Ruby 1.9 doesn't support Unicode normalization yet - ruby-on-rails

I'm trying to port over some of my old rails apps to Ruby 1.9 and I keep getting warnings about how "Ruby 1.9 doesn't support Unicode normalization yet." I've tracked it down to this function, but I'm getting about 20 warning messages per request:
rails-2.3.5/activesupport/lib/active_support/inflector.rb
def transliterate(string)
warn "Ruby 1.9 doesn't support Unicode normalization yet"
string.dup
end
Any ideas how I should start tracking these down and resolving it?

If you are aware of the consequences, i.e. accented characters will not be transliterated in Ruby 1.9.1 + Rails 2.3.x, place this in config/initializers to silence the warning:
# http://stackoverflow.com/questions/2135247/ruby-1-9-doesnt-support-unicode-normalization-yet
module ActiveSupport
module Inflector
# Calling String#parameterize prints a warning under Ruby 1.9,
# even if the data in the string doesn't need transliterating.
if Rails.version =~ /^2\.3/
undef_method :transliterate
def transliterate(string)
string.dup
end
end
end
end
Rails 3 does indeed solve this issue, so a more future-proof solution would be to migrate towards that.

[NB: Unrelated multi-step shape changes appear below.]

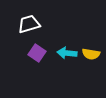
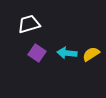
yellow semicircle: rotated 138 degrees clockwise
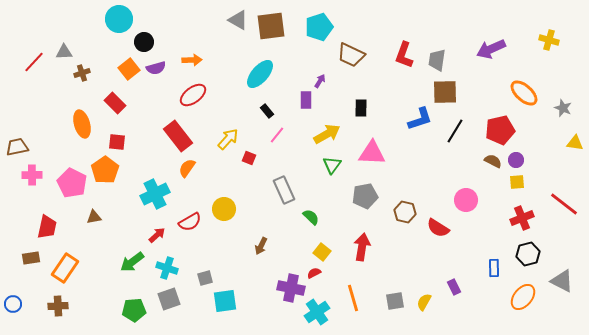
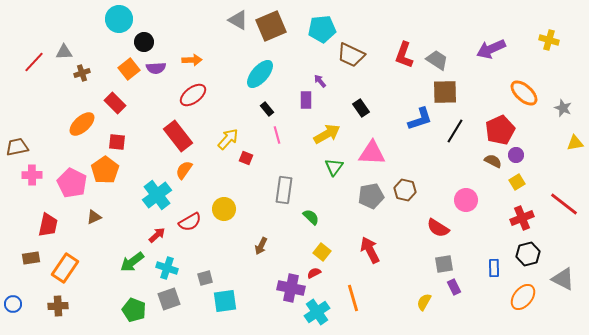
brown square at (271, 26): rotated 16 degrees counterclockwise
cyan pentagon at (319, 27): moved 3 px right, 2 px down; rotated 12 degrees clockwise
gray trapezoid at (437, 60): rotated 115 degrees clockwise
purple semicircle at (156, 68): rotated 12 degrees clockwise
purple arrow at (320, 81): rotated 72 degrees counterclockwise
black rectangle at (361, 108): rotated 36 degrees counterclockwise
black rectangle at (267, 111): moved 2 px up
orange ellipse at (82, 124): rotated 64 degrees clockwise
red pentagon at (500, 130): rotated 12 degrees counterclockwise
pink line at (277, 135): rotated 54 degrees counterclockwise
yellow triangle at (575, 143): rotated 18 degrees counterclockwise
red square at (249, 158): moved 3 px left
purple circle at (516, 160): moved 5 px up
green triangle at (332, 165): moved 2 px right, 2 px down
orange semicircle at (187, 168): moved 3 px left, 2 px down
yellow square at (517, 182): rotated 28 degrees counterclockwise
gray rectangle at (284, 190): rotated 32 degrees clockwise
cyan cross at (155, 194): moved 2 px right, 1 px down; rotated 12 degrees counterclockwise
gray pentagon at (365, 196): moved 6 px right
brown hexagon at (405, 212): moved 22 px up
brown triangle at (94, 217): rotated 14 degrees counterclockwise
red trapezoid at (47, 227): moved 1 px right, 2 px up
red arrow at (362, 247): moved 8 px right, 3 px down; rotated 36 degrees counterclockwise
gray triangle at (562, 281): moved 1 px right, 2 px up
gray square at (395, 301): moved 49 px right, 37 px up
green pentagon at (134, 310): rotated 25 degrees clockwise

The StringEx Gem seems to work pretty well. It has no dependency on Iconv either.
It adds some methods to the String class, like "to_ascii" which does beautiful transliteration out of the box:
require 'stringex'
"äöüÄÖÜßë".to_ascii #=> "aouAOUsse"
Also, the Babosa Gem does a great job transliterating UTF-8 strings, even with language support:
"Jürgen Müller".to_slug.transliterate.to_s #=> "Jurgen Muller"
"Jürgen Müller".to_slug.transliterate(:german).to_s #=> "Juergen Mueller"
Enjoy.

That method definition is wrapped in an if-statement for Ruby 1.9. Right above it, you will find the regular definition, which shows a bit more of what this is doing. It's a method used to convert accented characters into their regular variants. E.g.: á => a, or ë => e
But this method is only used in parameterize, which is in turn defined right above transliterate. This is all still in ActiveSupport. I can't find anything that is directly calling parameterize.
So perhaps you're using parameterize or transliterate yourself, somewhere in your Rails application?
Common usage (according to the parameterize documentation) is for creating friendly permalinks from arbitrary strings, much like SO does, for example:
http://stackoverflow.com/questions/2135247/ruby-1-9-doesnt-support-unicode-normalization-yet
^^^^^^^^^^^^^^^^^^^^^^^^^^^^^^^^^^^^^^^^^^^^^^^^^

Replace the body of the method with
raise "transliterate called"
and observe a backtrace which will show you where the stuff is coming from at the first call. Your app will of course collapse as well but that will likely give you the culprit from the first try.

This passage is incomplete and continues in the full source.